## What needs to be done:
Retyping should cover only the lines from the one containing "Task: Click on the Zatchels" through the final line of the records, with pictures omitted.

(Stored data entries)
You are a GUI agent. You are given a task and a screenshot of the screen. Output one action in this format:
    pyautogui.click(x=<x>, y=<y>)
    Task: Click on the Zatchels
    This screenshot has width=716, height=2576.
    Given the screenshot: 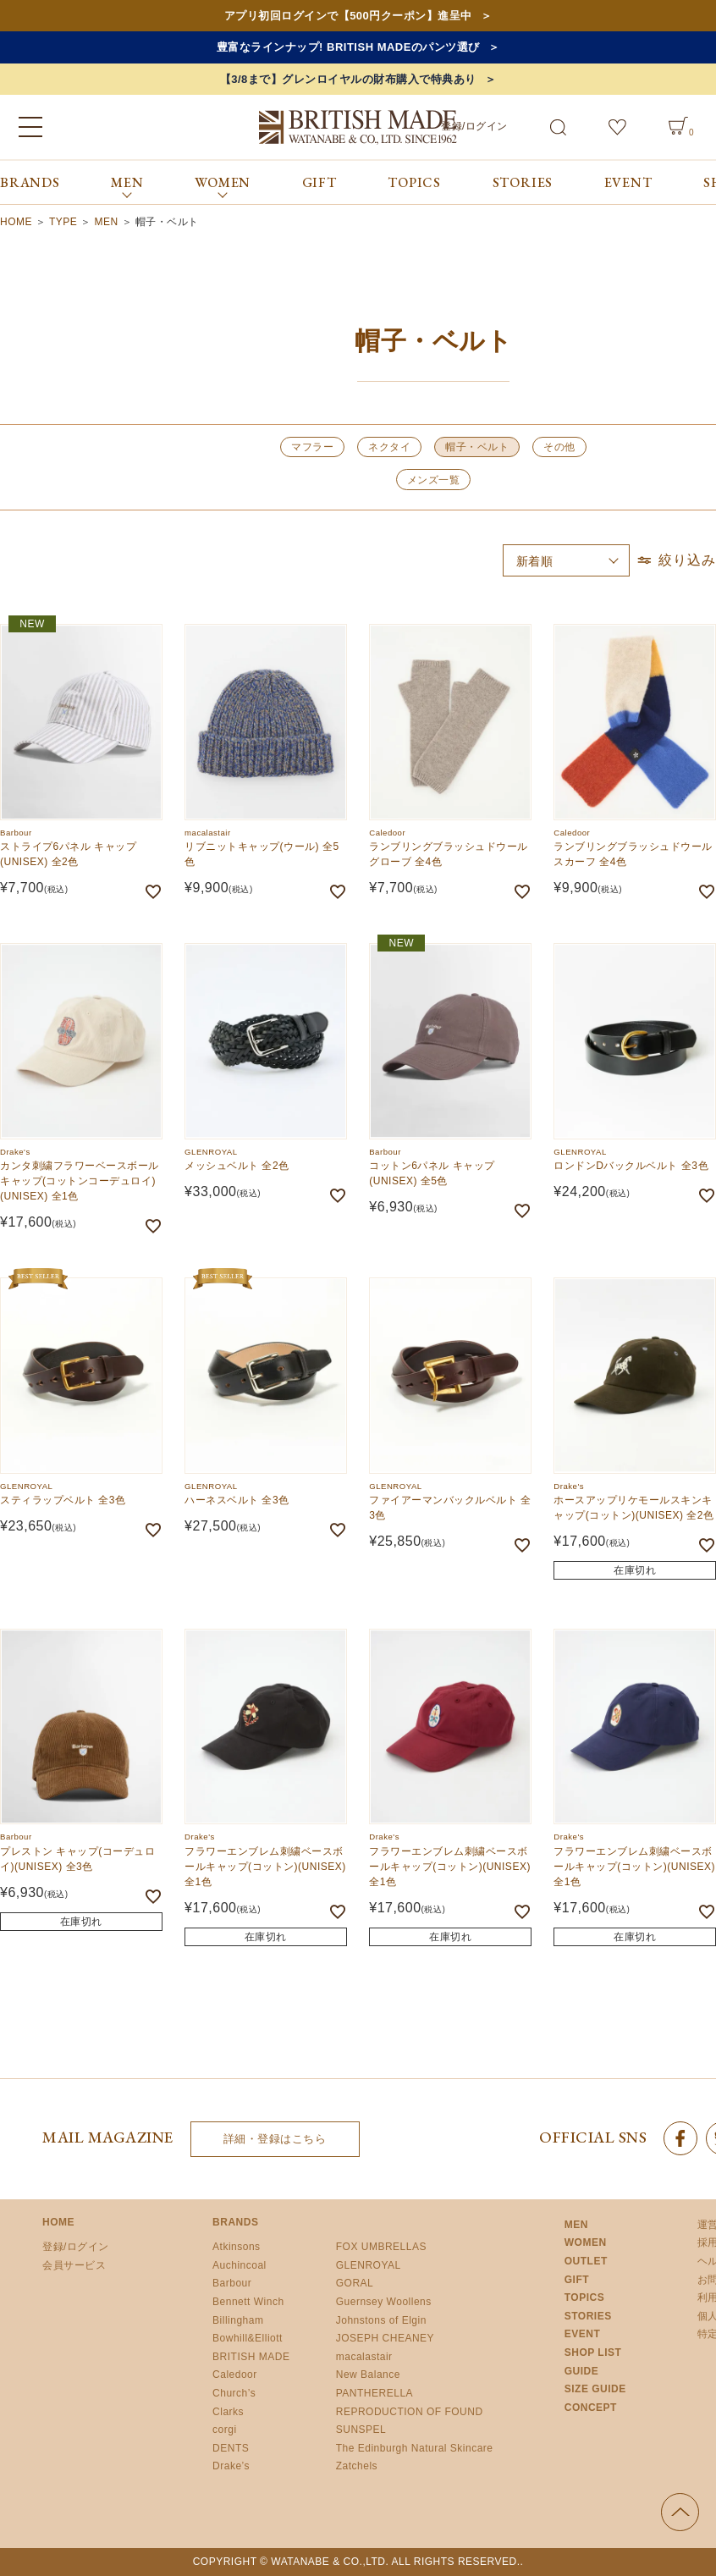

## Response to the exercise:
    Task: Click on the Zatchels
    This screenshot has width=716, height=2576.
    Given the screenshot: 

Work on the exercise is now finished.